ORCHARD PARK, N.Y. -- In the wake of Sammy Watkins' quiet outing on Monday night against the New England Patriots -- he wasn't targeted in the first half and did not catch a pass until the fourth quarter -- Rex Ryan has expressed multiple times a desire to have his star wide receiver see more action in the Buffalo Bills' offense.
However, quarterback Tyrod Taylor, who attempted more passes to receivers Chris Hogan (six) and Robert Woods (four) than Watkins (three) in Monday's game, did not seem eager Wednesday to "force the issue" with Watkins, as Ryan suggested in a radio interview on Tuesday.
"Coverage dictates where the ball goes, ultimately," Taylor said. "But [there are] definitely some of those matchups that you like to have and sometimes when your matchups present themselves then you take advantage of that. But I’m not going into a game trying to force it to one guy or another. Like I said, the coverage dictates where the ball goes."
Asked initially about having any disappointment in not targeting Watkins, Taylor responded, "You definitely want to get your playmakers the ball and Sammy is one of our playmakers. So whatever I could do to try and get him the ball definitely benefits us as a team."
Watkins called the coverage Monday night from cornerback Malcolm Butler and the rest of the Patriots' secondary "pretty good" but still felt like he was open.

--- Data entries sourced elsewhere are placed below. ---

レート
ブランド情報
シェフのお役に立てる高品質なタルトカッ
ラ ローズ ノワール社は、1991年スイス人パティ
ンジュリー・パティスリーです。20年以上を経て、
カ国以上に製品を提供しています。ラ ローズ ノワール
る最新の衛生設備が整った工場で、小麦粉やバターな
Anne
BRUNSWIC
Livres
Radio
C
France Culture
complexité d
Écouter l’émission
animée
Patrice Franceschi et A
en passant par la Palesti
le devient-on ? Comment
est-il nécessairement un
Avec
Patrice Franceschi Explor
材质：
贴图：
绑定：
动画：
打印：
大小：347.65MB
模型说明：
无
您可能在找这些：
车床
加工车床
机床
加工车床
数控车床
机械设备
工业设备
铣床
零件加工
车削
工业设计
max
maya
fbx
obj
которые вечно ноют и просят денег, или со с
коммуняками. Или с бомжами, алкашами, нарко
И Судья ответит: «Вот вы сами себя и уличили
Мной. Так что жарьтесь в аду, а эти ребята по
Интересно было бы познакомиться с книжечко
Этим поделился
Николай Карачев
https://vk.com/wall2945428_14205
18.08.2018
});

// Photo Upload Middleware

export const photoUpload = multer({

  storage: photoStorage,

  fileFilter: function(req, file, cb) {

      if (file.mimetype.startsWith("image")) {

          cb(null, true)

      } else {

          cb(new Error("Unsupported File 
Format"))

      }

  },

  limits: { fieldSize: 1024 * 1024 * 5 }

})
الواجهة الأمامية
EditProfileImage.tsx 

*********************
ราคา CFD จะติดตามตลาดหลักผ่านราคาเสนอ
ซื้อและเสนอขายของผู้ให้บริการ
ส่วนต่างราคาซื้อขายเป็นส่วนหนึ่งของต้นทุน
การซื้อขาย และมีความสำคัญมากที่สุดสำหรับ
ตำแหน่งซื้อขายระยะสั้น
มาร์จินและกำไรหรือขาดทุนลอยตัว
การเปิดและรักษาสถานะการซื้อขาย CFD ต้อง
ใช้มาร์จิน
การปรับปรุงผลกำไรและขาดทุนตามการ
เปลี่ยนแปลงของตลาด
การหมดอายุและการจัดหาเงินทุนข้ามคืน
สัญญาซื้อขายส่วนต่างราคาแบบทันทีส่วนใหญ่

"Most definitely," he said. "Anybody that watches film, I get open. There's so many different things, ways that other guys are open. There's plays that [Taylor] might be getting sacked. So you can't look at one particular play. 70 other plays are out there. [Ten] other guys are on the field. So it could be something that goes wrong that I don't know. I'm just out there running routes, trying to get open. So my job is to get open, that's it."

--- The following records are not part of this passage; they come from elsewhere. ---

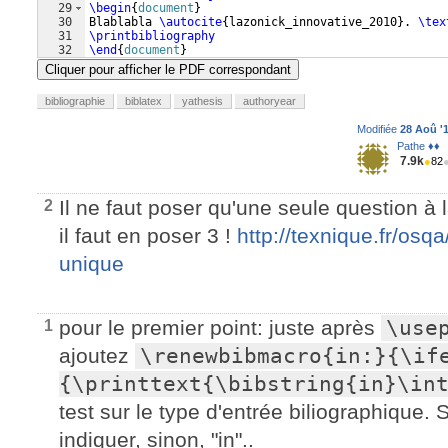
29
\begin
{
document
}
30
Blablabla 
\autocite
{
lazonick_innovative_2010
}
. 
\tex
31
\printbibliography
32
\end
{
document
}
Cliquer pour afficher le PDF correspondant
bibliographie
biblatex
yathesis
authoryear
Modifiée
28 Aoû '1
Pathe ♦♦
7.9k
●
82
Il ne faut poser qu'une seule question à 
2
il faut en poser 3 !
http://texnique.fr/osq
unique
pour le premier point: juste après
\use
1
ajoutez
\renewbibmacro{in:}{\if
{\printtext{\bibstring{in}\in
test sur le type d'entrée biliographique. Si
indiquer, sinon, "in"..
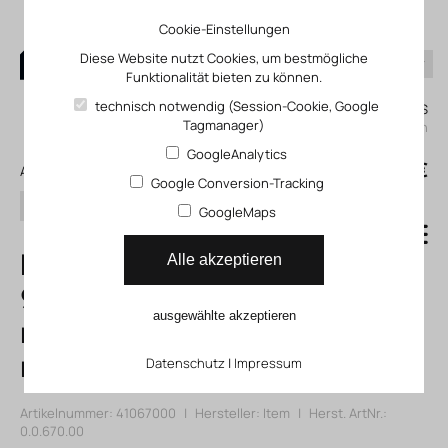
Cookie-Einstellungen
Diese Website nutzt Cookies, um bestmögliche
Funktionalität bieten zu können.
0
technisch notwendig (Session-Cookie, Google
Mein KLEFINGHAUS
Tagmanager)
einloggen
GoogleAnalytics
0
0,00 €
Alle Produkte
Google Conversion-Tracking
Suchen
GoogleMaps
Profil X 8 40 R80-
Alle akzeptieren
90° K15 - XMS,
ausgewählte akzeptieren
natur, Zuschnitt
max. 6000mm
Datenschutz
|
Impressum
Artikelnummer: 41067000
|
Hersteller:
Item
|
Herst. ArtNr.:
0.0.670.00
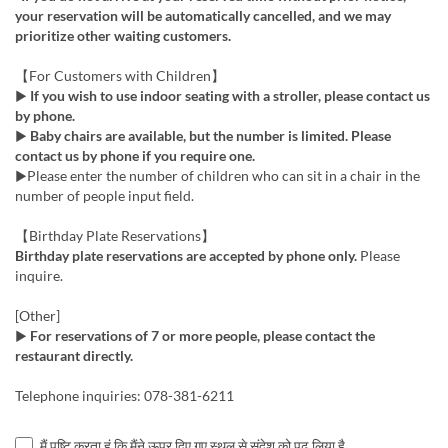
your reservation will be automatically cancelled, and we may
prioritize other waiting customers.
【For Customers with Children】
▶
If you wish to use indoor seating with a stroller, please contact us
by phone.
▶
Baby chairs are available, but the number is limited. Please
contact us by phone if you require one.
▶Please enter the number of children who can sit in a chair in the
number of people input field.
【Birthday Plate Reservations】
Birthday plate reservations are accepted by phone only.
Please
inquire.
[Other]
▶
For reservations of 7 or more people, please contact the
restaurant directly.
Telephone inquiries: 078-381-6211
मैं पुष्टि करता हूं कि मैंने ऊपर दिए गए स्थल से संदेश को पढ़ लिया है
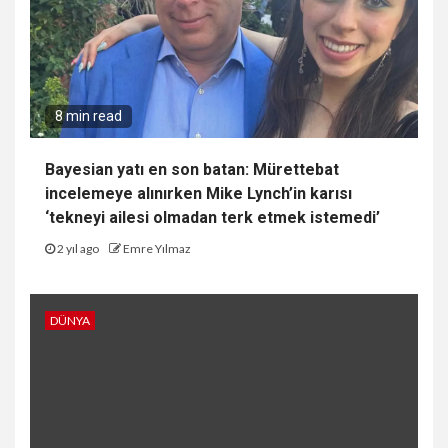
8 min read
Bayesian yatı en son batan: Mürettebat
incelemeye alınırken Mike Lynch’in karısı
‘tekneyi ailesi olmadan terk etmek istemedi’
2 yıl ago
Emre Yılmaz
DÜNYA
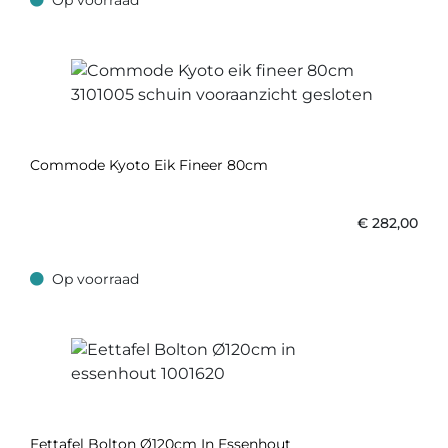
Op voorraad
Op voorraad
Commode Kyoto Eik Fineer 80cm
€
282,00
Op voorraad
Op voorraad
Eettafel Bolton Ø120cm In Essenhout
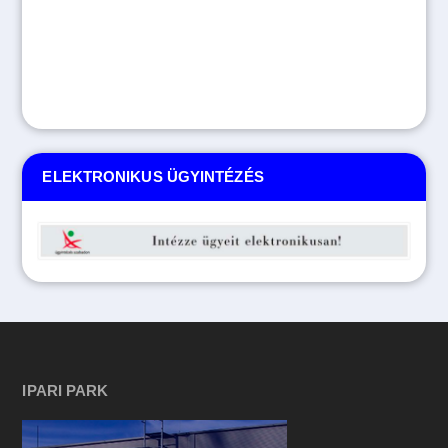
ELEKTRONIKUS ÜGYINTÉZÉS
IPARI PARK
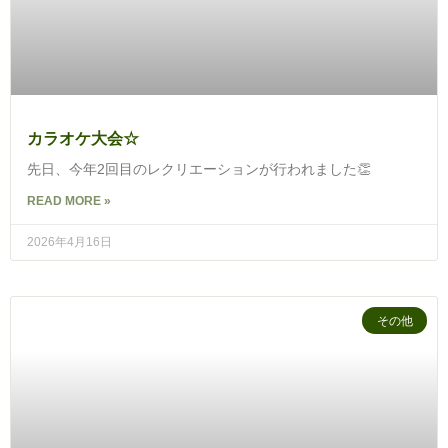
カラオケ大会☆
先日、今年2回目のレクリエーションが行われました👏
READ MORE »
2026年4月16日
その他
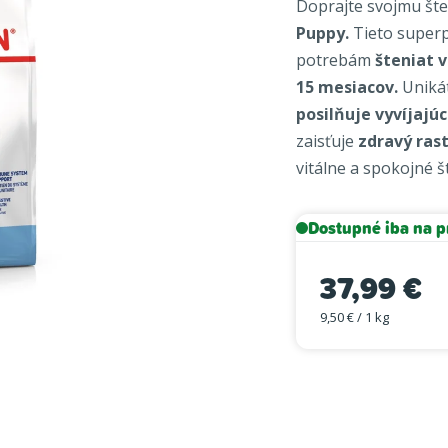
Doprajte svojmu šten
je
Puppy.
Tieto superp
0,0
potrebám
šteniat v
z
15 mesiacov.
Unikát
5
hviezdičiek.
posilňuje vyvíjajú
zaisťuje
zdravý ras
vitálne a spokojné š
Dostupné iba na p
37,99 €
9,50 € / 1 kg
Jednotková cena:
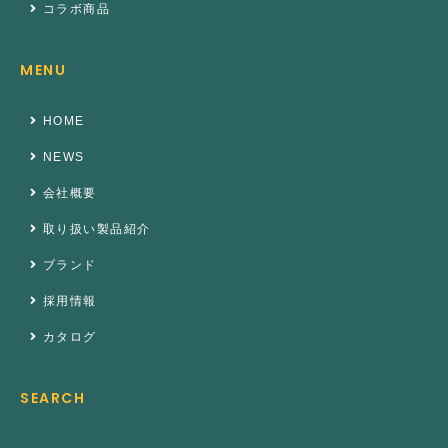
コラボ商品
MENU
HOME
NEWS
会社概要
取り扱い製品紹介
ブランド
採用情報
カタログ
SEARCH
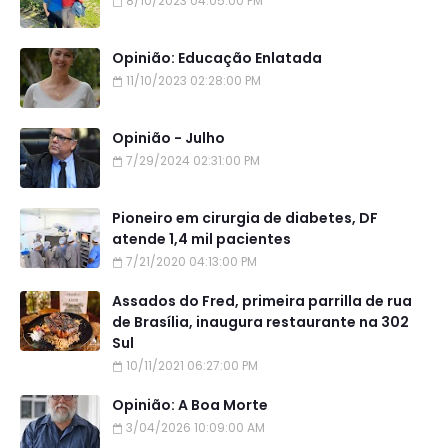
8/10/2023 04:05:00 PM
Opinião: Educação Enlatada
11/10/2023 02:28:00 PM
Opinião - Julho
7/29/2024 02:31:00 PM
Pioneiro em cirurgia de diabetes, DF
atende 1,4 mil pacientes
7/21/2020 04:13:00 PM
Assados do Fred, primeira parrilla de rua
de Brasília, inaugura restaurante na 302
Sul
10/11/2021 06:27:00 PM
Opinião: A Boa Morte
3/04/2026 10:09:00 AM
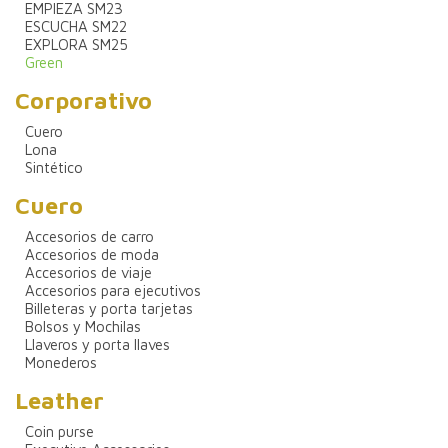
EMPIEZA SM23
ESCUCHA SM22
EXPLORA SM25
Green
Corporativo
Cuero
Lona
Sintético
Cuero
Accesorios de carro
Accesorios de moda
Accesorios de viaje
Accesorios para ejecutivos
Billeteras y porta tarjetas
Bolsos y Mochilas
Llaveros y porta llaves
Monederos
Leather
Coin purse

Watkins, who told The Buffalo News last month that he wanted 10 targets a game and grumbled to the Bills about not getting enough looks, believes more production from him would have helped the Bills' cause in their 20-13 loss to the Patriots.
"Most definitely, but at the end of the day, it's not just because I'm not getting the ball," he said. "There are other players that could have made plays and had an opportunity to make plays. And we didn't make them. So I can sit here and say I need the ball 10 times but at the end of the day, would that win us the game? We don't know."
Added Watkins: "I think for the most part, it's not about me. I don't want to make it about me. It's really about winning. We didn't win. Of course everybody is frustrated and we can point fingers on, 'He didn't get the ball or this person didn't get it,' but at the end of the day, we have to clean it up and we have to get prepared for [Kansas City]."
Watkins on Wednesday referenced the relative inexperience of him, Taylor and the rest of the offense playing together -- especially in practice, because Watkins and Taylor have dealt with several injuries this season -- as one reason why the passing game isn't always clicking.
"It's chemistry," he said. "At the end of the day, it's trust. Everybody can't look at why I'm not getting the ball, or am I open. Everything happens with trust. This is our first year together. So everybody can't look at us and expect us to be on the same page as [Tom] Brady is with his guys or any other quarterback that had plenty of time -- four, three years -- with those guys. We're still young as a whole group."
Running back LeSean McCoy noted that targets aren't always an accurate indicator of Watkins' contributions, since he can also draw double coverage and open opportunities for other receivers.
"I mean, don’t get me wrong -- myself, and the teammates would love to have the ball in Sammy’s hands," he said Wednesday. "I mean, who wouldn’t? But then again, that’s not my call. I mean I would give myself 35 carries. You know, so I don’t really make that call. But obviously we would love to have Sammy catching passes."